While the +145k Payroll gain is smaller than consensus, it still above the near-110k pace consistent with a steady Unemployment Rate.  While the headline Unemployment Rate was steady at 3.5%, it actually slipped to 3.50% from 3.54% in November. 

The Payroll composition shows mostly smaller gains than in November, which is not surprising given the latter's out-sized 256k Payroll jump (even taking account of the 44k returning GM strikers).  Most interestingly, Construction Jobs jumped 20k m/m in December, but not because of construction of new residential homes.  The gain was mostly in nonresidential, which suggests this component of the sector may have ended its recent downtrend -- important in the big picture question whether business investment will speed up.  In contrast, the 12k drop in Manufacturing Jobs suggests business investment is still weak.  The jobs drop was accounted for by declines in Primary Metals, Fabricated Metals and Machinery.  Some of these declines, however, may have been in anticipation of the stoppage of the Boeing 737 Max production beginning in January.

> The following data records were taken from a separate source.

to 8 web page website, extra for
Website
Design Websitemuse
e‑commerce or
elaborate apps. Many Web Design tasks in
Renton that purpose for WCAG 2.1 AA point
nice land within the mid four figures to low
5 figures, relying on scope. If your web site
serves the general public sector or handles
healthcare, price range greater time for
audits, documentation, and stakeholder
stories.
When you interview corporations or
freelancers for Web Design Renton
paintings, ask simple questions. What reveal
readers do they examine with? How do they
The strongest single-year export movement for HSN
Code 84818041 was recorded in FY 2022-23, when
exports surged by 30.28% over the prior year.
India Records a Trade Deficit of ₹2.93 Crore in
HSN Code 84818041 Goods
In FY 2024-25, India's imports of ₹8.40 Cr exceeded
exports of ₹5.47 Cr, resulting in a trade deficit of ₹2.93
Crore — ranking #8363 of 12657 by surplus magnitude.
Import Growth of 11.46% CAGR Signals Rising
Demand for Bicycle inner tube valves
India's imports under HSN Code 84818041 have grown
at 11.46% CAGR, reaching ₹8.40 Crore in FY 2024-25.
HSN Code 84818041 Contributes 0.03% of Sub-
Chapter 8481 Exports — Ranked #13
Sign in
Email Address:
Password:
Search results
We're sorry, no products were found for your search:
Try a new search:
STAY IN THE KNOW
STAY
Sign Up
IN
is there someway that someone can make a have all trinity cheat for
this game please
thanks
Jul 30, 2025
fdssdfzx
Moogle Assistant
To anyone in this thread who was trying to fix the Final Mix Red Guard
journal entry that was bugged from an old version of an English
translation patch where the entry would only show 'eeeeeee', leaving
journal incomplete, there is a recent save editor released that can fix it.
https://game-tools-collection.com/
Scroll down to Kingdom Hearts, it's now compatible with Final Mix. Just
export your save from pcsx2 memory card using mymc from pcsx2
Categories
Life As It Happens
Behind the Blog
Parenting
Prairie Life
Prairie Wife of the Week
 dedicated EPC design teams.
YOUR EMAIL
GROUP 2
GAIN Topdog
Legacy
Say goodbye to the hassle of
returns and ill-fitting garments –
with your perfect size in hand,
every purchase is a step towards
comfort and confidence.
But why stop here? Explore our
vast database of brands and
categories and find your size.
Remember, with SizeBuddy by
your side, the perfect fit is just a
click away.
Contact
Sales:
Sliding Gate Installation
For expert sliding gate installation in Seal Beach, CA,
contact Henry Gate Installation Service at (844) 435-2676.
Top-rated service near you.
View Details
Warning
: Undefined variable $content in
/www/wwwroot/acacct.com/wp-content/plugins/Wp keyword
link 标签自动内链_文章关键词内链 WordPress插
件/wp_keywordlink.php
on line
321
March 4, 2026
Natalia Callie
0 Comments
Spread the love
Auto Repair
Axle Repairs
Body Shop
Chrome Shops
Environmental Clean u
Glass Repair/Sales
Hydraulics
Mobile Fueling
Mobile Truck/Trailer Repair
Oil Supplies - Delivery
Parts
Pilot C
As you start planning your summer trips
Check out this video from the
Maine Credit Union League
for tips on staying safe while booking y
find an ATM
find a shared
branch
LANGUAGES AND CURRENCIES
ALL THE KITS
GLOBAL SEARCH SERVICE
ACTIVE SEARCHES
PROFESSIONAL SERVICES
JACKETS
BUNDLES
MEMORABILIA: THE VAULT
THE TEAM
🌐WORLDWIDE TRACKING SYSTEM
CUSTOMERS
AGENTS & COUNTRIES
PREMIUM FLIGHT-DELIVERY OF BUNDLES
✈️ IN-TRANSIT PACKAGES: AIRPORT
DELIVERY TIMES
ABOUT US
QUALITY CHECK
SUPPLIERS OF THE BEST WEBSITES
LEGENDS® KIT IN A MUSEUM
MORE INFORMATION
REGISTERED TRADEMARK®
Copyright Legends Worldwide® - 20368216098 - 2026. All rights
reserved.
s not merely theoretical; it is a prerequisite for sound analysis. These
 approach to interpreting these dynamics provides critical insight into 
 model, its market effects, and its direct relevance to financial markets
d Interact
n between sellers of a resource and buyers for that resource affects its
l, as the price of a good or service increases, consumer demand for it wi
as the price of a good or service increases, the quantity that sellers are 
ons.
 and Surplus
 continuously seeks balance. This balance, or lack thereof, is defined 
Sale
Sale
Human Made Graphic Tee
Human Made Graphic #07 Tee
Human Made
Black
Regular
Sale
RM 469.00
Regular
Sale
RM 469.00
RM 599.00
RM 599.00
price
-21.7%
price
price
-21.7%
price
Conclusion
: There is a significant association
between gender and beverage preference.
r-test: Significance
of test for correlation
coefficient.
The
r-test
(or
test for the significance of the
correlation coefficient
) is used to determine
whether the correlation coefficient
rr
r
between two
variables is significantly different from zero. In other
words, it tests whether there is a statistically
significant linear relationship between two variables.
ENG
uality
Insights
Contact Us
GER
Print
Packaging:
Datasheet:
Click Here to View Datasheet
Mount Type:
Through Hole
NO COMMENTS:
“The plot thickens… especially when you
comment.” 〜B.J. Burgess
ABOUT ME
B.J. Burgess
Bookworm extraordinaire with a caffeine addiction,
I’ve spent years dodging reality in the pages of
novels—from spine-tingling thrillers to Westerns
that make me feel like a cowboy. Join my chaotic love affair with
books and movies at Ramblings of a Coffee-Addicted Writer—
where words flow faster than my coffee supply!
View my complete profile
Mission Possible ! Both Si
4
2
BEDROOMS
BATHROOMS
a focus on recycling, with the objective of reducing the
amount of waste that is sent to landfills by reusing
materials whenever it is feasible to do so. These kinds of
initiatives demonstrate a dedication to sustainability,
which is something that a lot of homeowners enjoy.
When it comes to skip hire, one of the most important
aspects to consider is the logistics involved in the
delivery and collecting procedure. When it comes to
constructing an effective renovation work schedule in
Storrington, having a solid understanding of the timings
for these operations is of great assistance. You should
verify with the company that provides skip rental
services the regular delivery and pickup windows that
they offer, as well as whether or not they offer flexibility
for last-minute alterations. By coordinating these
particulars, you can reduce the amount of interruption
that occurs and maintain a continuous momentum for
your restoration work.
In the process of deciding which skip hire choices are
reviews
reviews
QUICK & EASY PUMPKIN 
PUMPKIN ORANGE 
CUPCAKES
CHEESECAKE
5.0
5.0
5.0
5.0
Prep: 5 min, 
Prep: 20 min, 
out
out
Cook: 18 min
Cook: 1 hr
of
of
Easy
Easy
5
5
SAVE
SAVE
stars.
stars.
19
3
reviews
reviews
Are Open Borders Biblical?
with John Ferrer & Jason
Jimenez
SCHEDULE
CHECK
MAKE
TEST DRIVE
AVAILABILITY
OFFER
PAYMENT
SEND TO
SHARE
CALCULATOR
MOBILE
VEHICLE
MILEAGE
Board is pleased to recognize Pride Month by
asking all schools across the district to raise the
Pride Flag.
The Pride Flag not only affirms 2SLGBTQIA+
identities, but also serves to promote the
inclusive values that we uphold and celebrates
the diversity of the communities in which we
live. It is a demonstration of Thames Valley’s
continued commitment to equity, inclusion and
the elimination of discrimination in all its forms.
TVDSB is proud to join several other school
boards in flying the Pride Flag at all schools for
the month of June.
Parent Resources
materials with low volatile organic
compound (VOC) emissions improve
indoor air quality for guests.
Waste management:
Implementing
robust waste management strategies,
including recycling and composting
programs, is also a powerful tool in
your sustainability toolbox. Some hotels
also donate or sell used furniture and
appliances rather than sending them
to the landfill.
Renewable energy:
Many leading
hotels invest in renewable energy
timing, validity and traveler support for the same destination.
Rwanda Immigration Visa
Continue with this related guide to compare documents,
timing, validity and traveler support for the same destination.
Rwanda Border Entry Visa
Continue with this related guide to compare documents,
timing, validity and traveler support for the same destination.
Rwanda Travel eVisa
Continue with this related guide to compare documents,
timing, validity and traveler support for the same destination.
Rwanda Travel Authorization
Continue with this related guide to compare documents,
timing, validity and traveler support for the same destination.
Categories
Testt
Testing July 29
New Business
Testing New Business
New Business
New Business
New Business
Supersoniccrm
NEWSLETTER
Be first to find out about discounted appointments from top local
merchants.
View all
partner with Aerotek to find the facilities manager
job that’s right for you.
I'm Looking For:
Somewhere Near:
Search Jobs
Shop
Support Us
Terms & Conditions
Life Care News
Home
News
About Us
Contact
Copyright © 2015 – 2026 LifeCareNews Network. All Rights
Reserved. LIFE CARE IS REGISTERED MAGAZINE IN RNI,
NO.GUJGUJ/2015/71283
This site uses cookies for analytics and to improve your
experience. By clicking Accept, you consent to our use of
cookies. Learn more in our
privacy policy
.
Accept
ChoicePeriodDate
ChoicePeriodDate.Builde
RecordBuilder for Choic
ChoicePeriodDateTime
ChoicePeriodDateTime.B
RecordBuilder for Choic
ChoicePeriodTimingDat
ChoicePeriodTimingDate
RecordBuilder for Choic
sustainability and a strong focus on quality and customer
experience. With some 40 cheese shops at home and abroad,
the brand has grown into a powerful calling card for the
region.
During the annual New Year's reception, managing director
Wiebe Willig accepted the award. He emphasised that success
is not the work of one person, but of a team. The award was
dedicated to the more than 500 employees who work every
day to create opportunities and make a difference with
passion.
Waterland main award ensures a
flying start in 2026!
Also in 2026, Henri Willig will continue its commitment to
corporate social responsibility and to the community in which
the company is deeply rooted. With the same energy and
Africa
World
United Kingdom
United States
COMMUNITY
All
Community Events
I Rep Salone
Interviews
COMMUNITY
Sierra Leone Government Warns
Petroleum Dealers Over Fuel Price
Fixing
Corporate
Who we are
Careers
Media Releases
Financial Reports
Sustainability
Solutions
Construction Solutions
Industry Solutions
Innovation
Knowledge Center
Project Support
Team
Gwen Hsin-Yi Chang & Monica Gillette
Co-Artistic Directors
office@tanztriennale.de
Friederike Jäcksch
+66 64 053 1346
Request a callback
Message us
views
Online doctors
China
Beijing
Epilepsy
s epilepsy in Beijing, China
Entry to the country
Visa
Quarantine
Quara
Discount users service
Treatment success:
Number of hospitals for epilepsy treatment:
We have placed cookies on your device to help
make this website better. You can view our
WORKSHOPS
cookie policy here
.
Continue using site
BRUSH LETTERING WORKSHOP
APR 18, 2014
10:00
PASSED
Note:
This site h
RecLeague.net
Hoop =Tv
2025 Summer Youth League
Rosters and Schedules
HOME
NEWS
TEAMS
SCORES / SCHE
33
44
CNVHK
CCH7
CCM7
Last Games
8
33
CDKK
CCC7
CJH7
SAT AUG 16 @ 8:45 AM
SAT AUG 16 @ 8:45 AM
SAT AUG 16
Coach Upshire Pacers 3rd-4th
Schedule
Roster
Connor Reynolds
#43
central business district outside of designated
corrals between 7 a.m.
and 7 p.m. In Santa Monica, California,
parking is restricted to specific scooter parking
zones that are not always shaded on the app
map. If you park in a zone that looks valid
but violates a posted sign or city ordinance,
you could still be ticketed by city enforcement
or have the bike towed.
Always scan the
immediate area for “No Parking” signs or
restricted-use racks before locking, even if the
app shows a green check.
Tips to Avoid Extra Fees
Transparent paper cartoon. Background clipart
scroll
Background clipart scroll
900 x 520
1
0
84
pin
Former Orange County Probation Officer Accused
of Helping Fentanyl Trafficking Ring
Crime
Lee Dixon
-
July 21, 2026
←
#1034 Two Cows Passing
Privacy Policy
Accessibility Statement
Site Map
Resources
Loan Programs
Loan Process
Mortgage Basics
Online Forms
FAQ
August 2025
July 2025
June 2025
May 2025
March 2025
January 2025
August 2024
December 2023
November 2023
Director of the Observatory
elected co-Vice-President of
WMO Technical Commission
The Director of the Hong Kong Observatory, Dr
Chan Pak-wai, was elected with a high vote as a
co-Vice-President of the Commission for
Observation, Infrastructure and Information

The Boeing shutdown should weigh noticeably on Q120 Real GDP Growth.  But, Total Hours Worked still look decent going into the quarter.  THW in December are 0.5% (annualized) above the Q419 average.  With modest gains in the next 3 months, THW in Q120 could easily match the 1.1% (q/q, saar) increase in Q419.

Meanwhile, wage inflation so far remains in check.  While calendar considerations could be behind the below-consensus 0.1% m/m increase in December Average Hourly Earnings, it is still a noteworthy sign the tighter labor market is not putting heavy pressure on labor costs.  The y/y fell to 2.9% from 3.1% in November.  It is well below the 3.3% in 2018.  The latter reflected in part a wave of minimum wage hikes.  With another wave happening in 2020, wage inflation could pick up in coming months.